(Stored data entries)
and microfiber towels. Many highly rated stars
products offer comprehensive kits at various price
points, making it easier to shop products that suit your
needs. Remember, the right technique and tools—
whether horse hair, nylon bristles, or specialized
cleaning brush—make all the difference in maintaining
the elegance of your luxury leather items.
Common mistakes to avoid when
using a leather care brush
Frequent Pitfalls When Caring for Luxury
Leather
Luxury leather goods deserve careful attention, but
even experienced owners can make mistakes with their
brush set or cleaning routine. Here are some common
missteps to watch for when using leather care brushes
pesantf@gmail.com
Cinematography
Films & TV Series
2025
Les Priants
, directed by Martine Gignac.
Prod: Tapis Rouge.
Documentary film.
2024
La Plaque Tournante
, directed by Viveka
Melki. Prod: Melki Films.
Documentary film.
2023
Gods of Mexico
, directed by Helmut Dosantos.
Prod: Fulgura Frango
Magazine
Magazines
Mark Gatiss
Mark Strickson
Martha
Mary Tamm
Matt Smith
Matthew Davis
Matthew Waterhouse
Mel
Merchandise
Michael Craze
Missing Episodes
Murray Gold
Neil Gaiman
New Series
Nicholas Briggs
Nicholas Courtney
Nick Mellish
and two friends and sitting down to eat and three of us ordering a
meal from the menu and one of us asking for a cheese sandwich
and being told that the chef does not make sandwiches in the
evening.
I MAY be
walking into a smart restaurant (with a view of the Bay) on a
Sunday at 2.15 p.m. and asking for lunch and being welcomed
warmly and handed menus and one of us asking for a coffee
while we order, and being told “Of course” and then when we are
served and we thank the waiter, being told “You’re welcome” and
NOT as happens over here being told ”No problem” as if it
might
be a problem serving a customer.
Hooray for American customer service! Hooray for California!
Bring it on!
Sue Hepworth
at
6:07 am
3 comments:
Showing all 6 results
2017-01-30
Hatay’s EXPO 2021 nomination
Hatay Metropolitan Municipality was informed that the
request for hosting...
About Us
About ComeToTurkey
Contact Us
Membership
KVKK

§ **WHAT IS EXPECTED**
All lines above between those holding "the elegance of your luxury leather items." and "Melki. Prod: Melki Films.", inclusive, must be set down unchanged, and no other line may be included.

§ **SOLUTION TO THIS EXERCISE**
the elegance of your luxury leather items.
Common mistakes to avoid when
using a leather care brush
Frequent Pitfalls When Caring for Luxury
Leather
Luxury leather goods deserve careful attention, but
even experienced owners can make mistakes with their
brush set or cleaning routine. Here are some common
missteps to watch for when using leather care brushes
pesantf@gmail.com
Cinematography
Films & TV Series
2025
Les Priants
, directed by Martine Gignac.
Prod: Tapis Rouge.
Documentary film.
2024
La Plaque Tournante
, directed by Viveka
Melki. Prod: Melki Films.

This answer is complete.